The January 6th Committee shows how far we have come from a united voice to what is and is not acceptable democratic behavior. Conspiracy theories are the predominant ideology of the Republican Party. It is no longer large deficits and big government that they decry but rather that mysteriously millions of votes were changed, discarded, or destroyed. It could have been done by Hugo Chavez, an Italian security company, the Chinese, or Dominion voting machines.
In addition, there is a belief by some conspiracy adherents that Democrats are pedophiles and drink children’s blood. That was a common belief of the Middle Ages when Jews were accused by Christians of those actions. Before the Christians accused the Jews, the Romans accused the early Christians of the same “Blood Libel.”
When those who disagree with the outcome of an election believe that a state legislature can nullify the votes of their citizens, then we have clearly entered un-democratic territory. We see this craziness every day with farfetched legal theories. For example, Bannon claiming he can’t testify before Congress because of executive privilege even though he didn’t work at the White House at that point and former President Trump no longer has executive privilege to bestow.
Using the same metrics that the C.I.A. uses to predict a country’s democracy is in decline and a civil war likely, the U.S. has already gone through the first two stages of insurgency according to Barbara F. Walters who sits on the agency’s task force regarding this. Walters believes that we have already passed through the “pre-insurgency” and “incipient conflict” phases. The last phase, which is “open insurgency,” could have begun with the sacking of the Capitol by Trump supporters.
The International Institute for Democracy and Electoral Assistance based in Stockholm lists the U.S. as a “backsliding democracy” in their 2021 report. They go on to claim that the country is falling victim to authoritarian tendencies.
Another hallmark of a dying democracy is when the opposition refuses to work with the governing party to achieve compromise and effective governance. The opposition doesn’t oppose for reasons stated in their platform positions or on principle but rather to make sure that the governing party can’t achieve any success for the governed.

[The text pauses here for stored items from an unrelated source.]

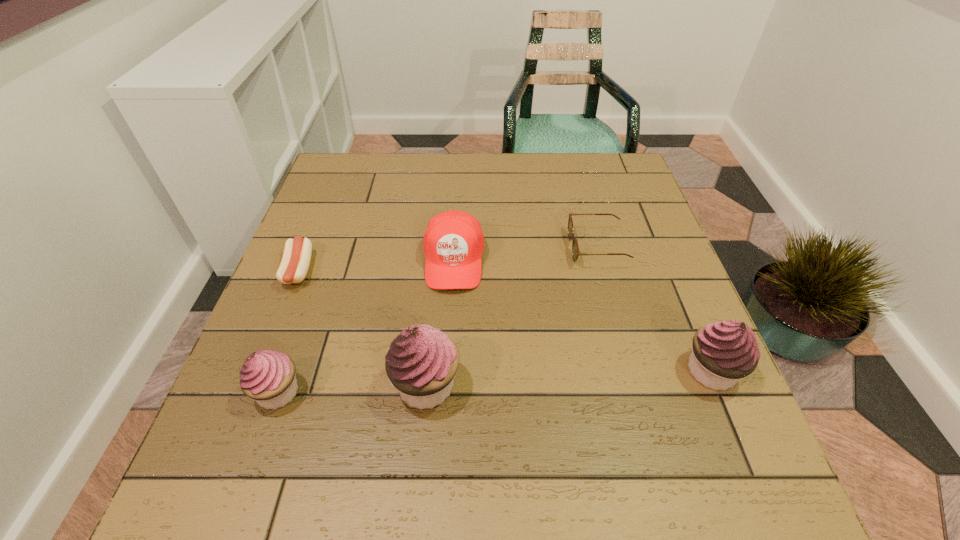 Locate an element on the screen. free space located at the front view of the second object from right to left is located at coordinates (440, 248).

The width and height of the screenshot is (960, 540). I want to click on free space located 0.140m at the front view of the second object from right to left, so click(x=514, y=248).

Locate an element on the screen. vacant space located 0.390m at the front view of the second object from right to left is located at coordinates (411, 248).

This screenshot has height=540, width=960. Find the location of `vacant space positioned 0.070m on the front panel of the fourth tallest object`. vacant space positioned 0.070m on the front panel of the fourth tallest object is located at coordinates (450, 320).

Identify the location of free region located on the right of the sausage. This screenshot has height=540, width=960. (361, 271).

Image resolution: width=960 pixels, height=540 pixels. Find the location of `cupcake situated at the left edge`. cupcake situated at the left edge is located at coordinates (268, 376).

You are a GUI agent. You are given a task and a screenshot of the screen. Output one action in this format:
    pyautogui.click(x=<x>, y=<y>)
    Task: Click on the sausage at the left edge
    The height and width of the screenshot is (540, 960).
    Given the screenshot: What is the action you would take?
    pyautogui.click(x=295, y=262)

The height and width of the screenshot is (540, 960). In order to click on cupcake that is positioned at the right edge in this screenshot , I will do `click(724, 352)`.

The image size is (960, 540). In order to click on spectacles located at the right edge in this screenshot , I will do `click(575, 249)`.

Identify the location of object that is at the near left corner. (268, 376).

We saw this when Senate Leader McConnell refused to hold hearings for Obama’s Supreme Court nominee almost a year before the 2016 election. He stated that an election was imminent. Yet when Trump nominated Coney-Barrett a few weeks before the 2020 election, he allowed it to go forward. In the former case it was “too close” to an election and in the latter, “more than acceptable” because his party was in power. A duality of rules and morality is fatal to a working democracy.
What comes next? Will it be a war like the one in the 1860s? It will probably not be something where states secede, and two nations are formed. It is much more likely to be one of insurgencies. January 6th was a good example of a political insurgent group trying to block a democratic process.

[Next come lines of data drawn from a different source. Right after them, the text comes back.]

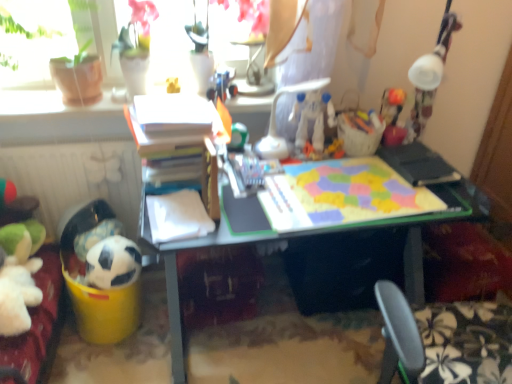 Question: Is yellow matte toy at upper center, marked as the 2th toy in a left-to-right arrangement, spatially inside white matte soccer ball at lower left, the first toy ordered from the bottom, or outside of it?

Choices:
 (A) outside
 (B) inside

Answer: (A)

Question: Relative to white matte soccer ball at lower left, which is the first toy in left-to-right order, is yellow matte toy at upper center, marked as the 2th toy in a left-to-right arrangement, in front or behind?

Choices:
 (A) front
 (B) behind

Answer: (B)

Question: Estimate the real-world distances between objects in this image. Which object is farther from the white matte radiator at lower left?

Choices:
 (A) yellow matte toy at upper center, which ranks as the 1th toy in top-to-bottom order
 (B) matte plastic desk at center
 (C) white matte soccer ball at lower left, which is the first toy in left-to-right order
 (D) white matte soccer ball at lower left
 (E) green matte ball at center, positioned as the 3th toy in top-to-bottom order

Answer: (E)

Rivals would claim they are the rightful leaders because of election denial. Or governors in opposition to a federal policy and laws could refuse to carry out enforcement within their jurisdictions. In any event, we are going to go through a prolonged era of political and social upheaval.
How bad it is will depend on the numbers of adherents to any one cause. If we continue to be an evenly divided country, then it could be some time before the disunion ends. I fear that the beginning has happened, and we haven’t even realized it.